Premier jour d’été
Je l'ai trouvée assise sur la deuxième marche face à sa porte palière, qui palpait fébrilement la doublure de son sac
- Bonjour Mme P., je peux vous aider ?
Pas de réponse.
- Vous cherchez vos clés ?
Dis-je bêtement, constatant que le contenu du dit sac jonchait le sol du palier.
Réponse marmonnée. J'hésite un instant sur la conduite à tenir : l'enjamber serait la seule solution. Nous habitons juste au-dessus (depuis peu) et j'ai besoin d'un truc ou deux volés plus haut. Assise ainsi au beau milieu de la deuxième marche, elle m'en barre l'accès. Un peu cavalier cependant, non ? (sic) D'autant qu'elle n'a vraiment pas l'air dans son assiette. Plus la moindre trace de cette élégance naturelle qui m'avait tant séduit à chacune de nos rencontres depuis notre arrivée, suscitant chaque fois l'envie de mieux la connaître, elle et son univers de solitaire raffinée.
Assise-là sur sa marche, en pyjama ou presque, le regard affolé, perdu dans ce petit sac en toile doublée qu'elle fouille et refouille sans cesse avec une anxiété grandissante, elle a surtout l'air désemparée. Je m'agenouille pour l'aider à chercher et surtout tenter de capter son regard, remarquant côté mur son épaule dénudée.
- Êtes-vous sûre d'avoir fermé à clé, Madame P. ? Avez-vous pris votre voiture ? N'y seraient-elles pas tombées ?

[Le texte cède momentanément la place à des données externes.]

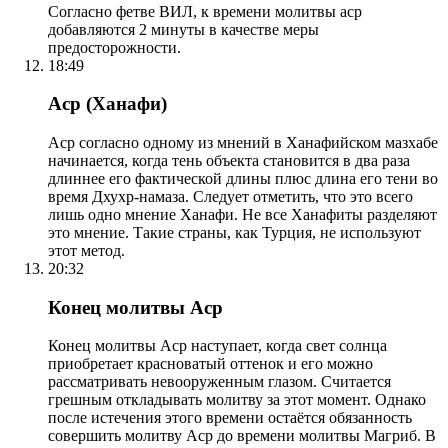
Согласно фетве ВИЛ, к времени молитвы аср
добавляются 2 минуты в качестве меры
предосторожности.
18:49
Аср (Ханафи)
Аср согласно одному из мнений в Ханафийском мазхабе
начинается, когда тень объекта становится в два раза
длиннее его фактической длины плюс длина его тени во
время Дхухр-намаза. Следует отметить, что это всего
лишь одно мнение Ханафи. Не все Ханафиты разделяют
это мнение. Такие страны, как Турция, не используют
этот метод.
20:32
Конец молитвы Аср
Конец молитвы Аср наступает, когда свет солнца
приобретает красноватый оттенок и его можно
рассматривать невооруженным глазом. Считается
грешным откладывать молитву за этот момент. Однако
после истечения этого времени остаётся обязанность
совершить молитву Аср до времени молитвы Магриб. В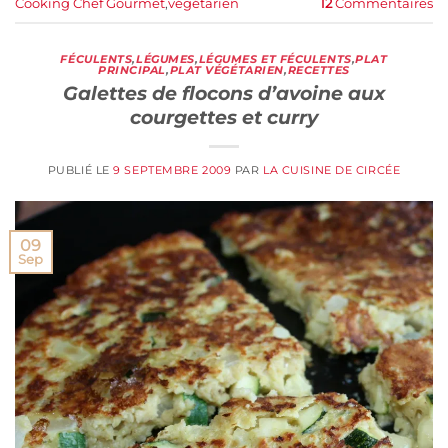
Cooking Chef Gourmet
,
végétarien
12
Commentaires
FÉCULENTS
,
LÉGUMES
,
LÉGUMES ET FÉCULENTS
,
PLAT
PRINCIPAL
,
PLAT VÉGÉTARIEN
,
RECETTES
Galettes de flocons d’avoine aux
courgettes et curry
PUBLIÉ LE
9 SEPTEMBRE 2009
PAR
LA CUISINE DE CIRCÉE
09
Sep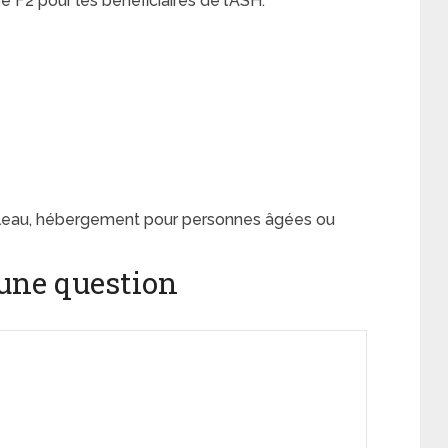
F2 pour les bénéficiaires de l’ASH:
leau, hébergement pour personnes âgées ou
une question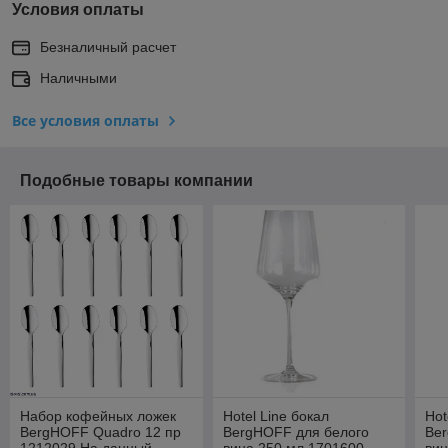
Условия оплаты
Безналичный расчет
Наличными
Все условия оплаты
Подобные товары компании
Набор кофейных ложек
Hotel Line бокал
Hot
BergHOFF Quadro 12 пр
BergHOFF для белого
Be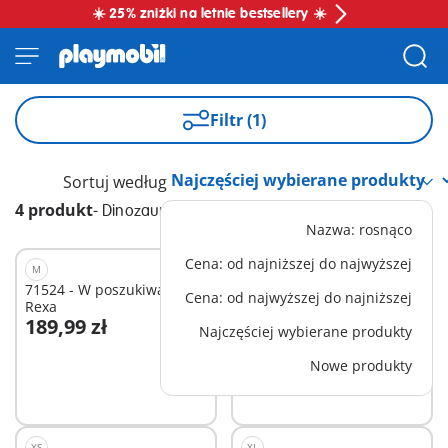
☀️ 25% zniżki na letnie bestsellery ☀️
Filtr (1)
Sortuj według
4 produkt
-
Dinozaury i smoki
Nazwa: rosnąco
Cena: od najniższej do najwyższej
M
M
71524 - W poszukiwaniu T-
71821 - Triceratopsy
Cena: od najwyższej do najniższej
Rexa
189,99 zł
164,99 zł
Najczęściej wybierane produkty
Dodaj do koszyka
Dodaj do koszyka
Nowe produkty
XS
XL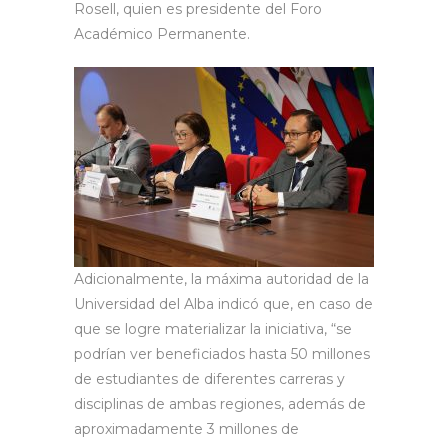
Rosell, quien es presidente del Foro
Académico Permanente.
Adicionalmente, la máxima autoridad de la
Universidad del Alba indicó que, en caso de
que se logre materializar la iniciativa, “se
podrían ver beneficiados hasta 50 millones
de estudiantes de diferentes carreras y
disciplinas de ambas regiones, además de
aproximadamente 3 millones de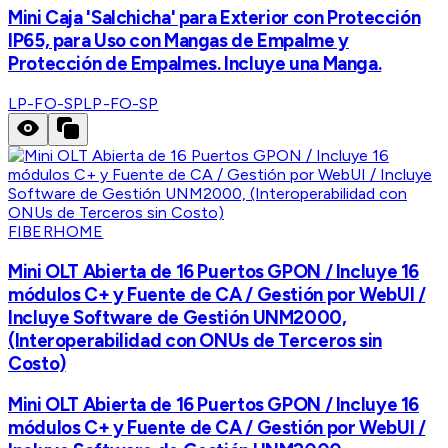
Mini Caja 'Salchicha' para Exterior con Protección
IP65, para Uso con Mangas de Empalme y
Protección de Empalmes. Incluye una Manga.
LP-FO-SP
LP-FO-SP
FIBERHOME
Mini OLT Abierta de 16 Puertos GPON / Incluye 16
módulos C+ y Fuente de CA / Gestión por WebUI /
Incluye Software de Gestión UNM2000,
(Interoperabilidad con ONUs de Terceros sin
Costo)
Mini OLT Abierta de 16 Puertos GPON / Incluye 16
módulos C+ y Fuente de CA / Gestión por WebUI /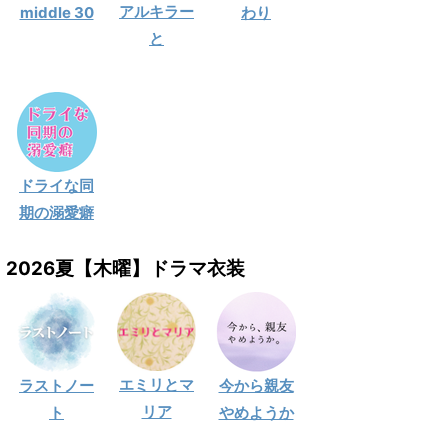
アルキラー
middle 30
わり
と
ドライな同
期の溺愛癖
2026夏【木曜】ドラマ衣装
エミリとマ
ラストノー
今から親友
リア
ト
やめようか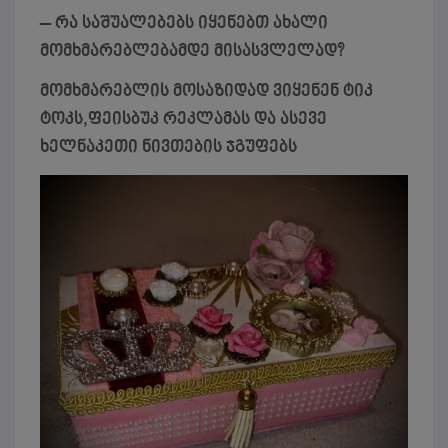
– რა საშუალებებს იყენებთ ახალი
მომხმარებლებამდე მისასვლელად?
მომხმარებლის მოსაზიდად ვიყენენ ტიკ
ტოკს,ფეისბუკ რეკლამას და ასევე
ხელნაკეთი ნივთების ჯგუფებს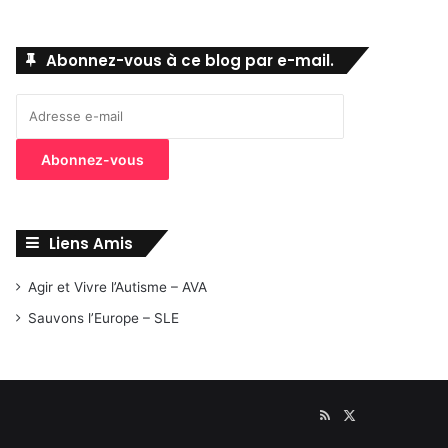
Abonnez-vous à ce blog par e-mail.
Adresse
e-
mail
Abonnez-vous
Liens Amis
Agir et Vivre l’Autisme – AVA
Sauvons l’Europe – SLE
RSS
X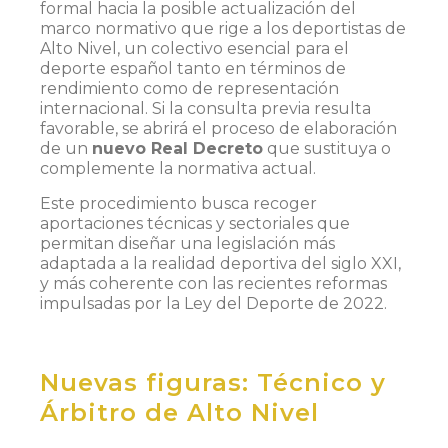
formal hacia la posible actualización del
marco normativo que rige a los deportistas de
Alto Nivel, un colectivo esencial para el
deporte español tanto en términos de
rendimiento como de representación
internacional. Si la consulta previa resulta
favorable, se abrirá el proceso de elaboración
de un
nuevo Real Decreto
que sustituya o
complemente la normativa actual.
Este procedimiento busca recoger
aportaciones técnicas y sectoriales que
permitan diseñar una legislación más
adaptada a la realidad deportiva del siglo XXI,
y más coherente con las recientes reformas
impulsadas por la Ley del Deporte de 2022.
Nuevas figuras: Técnico y
Árbitro de Alto Nivel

Son souffle devient plus court. Elle se laisse choir côté mur et se met à ronfler. Je la redresse, sa tête se renverse. Elle n'a pas tout à fait perdu connaissance mais ses yeux sont révulsés. Je la redresse encore, appuyant son front dans la paume de ma main droite et soutenant son dos de la gauche pour éviter qu’elle ne se blesse sur le nez de marches supérieurs. Ignorant tout de ses antécédents médicaux, j'hésite entre le malaise vagal et la crise d’épilepsie. Je lui parle, lui caressant le front comme pour tranquilliser une enfant qui se serait affolée inutilement. Sa respiration se calme progressivement. À mes pieds, je trouve ses clés. Je l'abandonne quelques secondes pour vérifier que ce sont les bonnes et jette un coup d'œil circulaire à son intérieur pour repérer la chambre. Elle est à quelques mètres, donnant sur l'entrée.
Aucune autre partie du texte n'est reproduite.